WHAT YOU SHOULD DO: From the entries that follow, extract each line holding the string "ainsi".

Stored data entries:
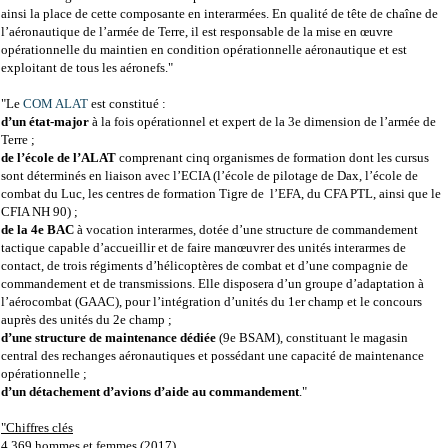
ainsi la place de cette composante en interarmées. En qualité de tête de chaîne de
l’aéronautique de l’armée de Terre, il est responsable de la mise en œuvre
opérationnelle du maintien en condition opérationnelle aéronautique et est
exploitant de tous les aéronefs."
"Le
COM ALAT
est constitué :
d’un état-major
à la fois opérationnel et expert de la 3e dimension de l’armée de
Terre ;
de l’école de l’ALAT
comprenant cinq organismes de formation dont les cursus
sont déterminés en liaison avec l’ECIA (l’école de pilotage de Dax, l’école de
combat du Luc, les centres de formation Tigre de l’EFA, du CFA PTL, ainsi que le
CFIA NH 90) ;
de la 4e BAC
à vocation interarmes, dotée d’une structure de commandement
tactique capable d’accueillir et de faire manœuvrer des unités interarmes de
contact, de trois régiments d’hélicoptères de combat et d’une compagnie de
commandement et de transmissions. Elle disposera d’un groupe d’adaptation à
l’aérocombat (GAAC), pour l’intégration d’unités du 1er champ et le concours
auprès des unités du 2e champ ;
d’une structure de maintenance dédiée
(9e BSAM), constituant le magasin
central des rechanges aéronautiques et possédant une capacité de maintenance
opérationnelle ;
d’un détachement d’avions d’aide au commandement
."
"Chiffres clés
4 369 hommes et femmes (2017)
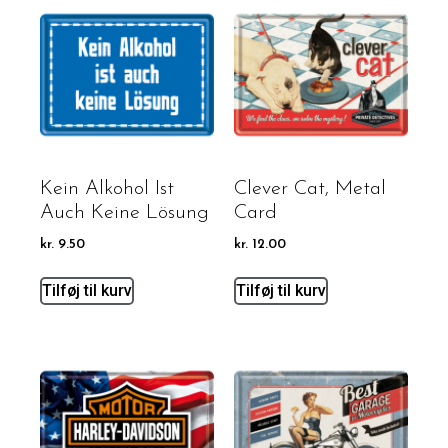
Kein Alkohol Ist
Clever Cat, Metal
Auch Keine Lösung
Card
kr.
9.50
kr.
12.00
Tilføj til kurv
Tilføj til kurv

WRITTEN ANSWER:
ainsi la place de cette composante en interarmées. En qualité de tête de chaîne de
combat du Luc, les centres de formation Tigre de l’EFA, du CFA PTL, ainsi que le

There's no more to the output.